• _Exercise requirements_: Should a line in the entries below contain "Coleção", return that line.

• _Stored data entries_:

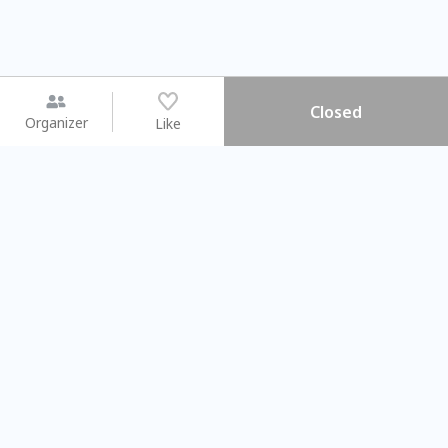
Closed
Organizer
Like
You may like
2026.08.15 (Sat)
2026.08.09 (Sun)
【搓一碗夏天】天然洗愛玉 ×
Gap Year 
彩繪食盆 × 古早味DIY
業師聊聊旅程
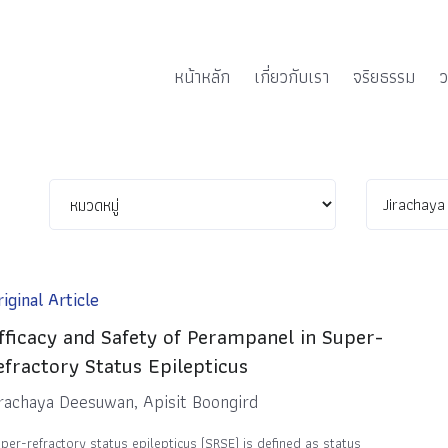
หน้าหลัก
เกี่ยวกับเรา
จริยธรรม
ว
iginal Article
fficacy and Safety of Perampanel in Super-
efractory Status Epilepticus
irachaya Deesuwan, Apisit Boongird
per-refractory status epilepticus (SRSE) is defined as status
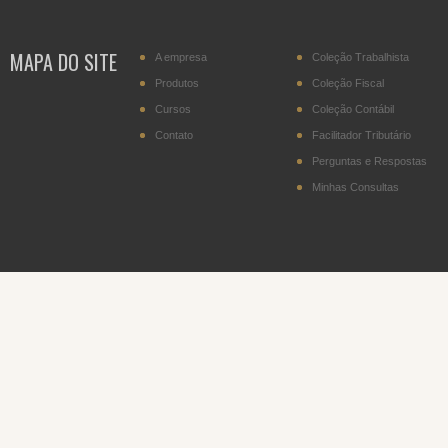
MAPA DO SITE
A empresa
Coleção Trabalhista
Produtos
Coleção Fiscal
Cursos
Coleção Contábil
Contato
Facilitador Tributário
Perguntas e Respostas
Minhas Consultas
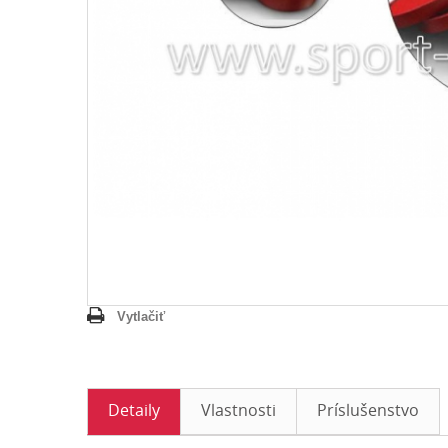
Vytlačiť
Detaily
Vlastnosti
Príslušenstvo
--
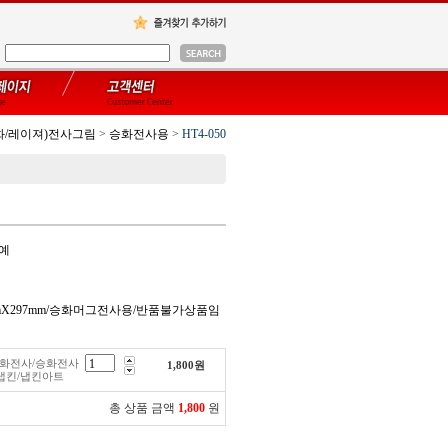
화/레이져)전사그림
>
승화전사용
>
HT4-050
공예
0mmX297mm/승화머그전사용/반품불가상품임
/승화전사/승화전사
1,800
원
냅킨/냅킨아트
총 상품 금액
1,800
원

• _Result for this exercise_:
Coleção Trabalhista
Coleção Fiscal
Coleção Contábil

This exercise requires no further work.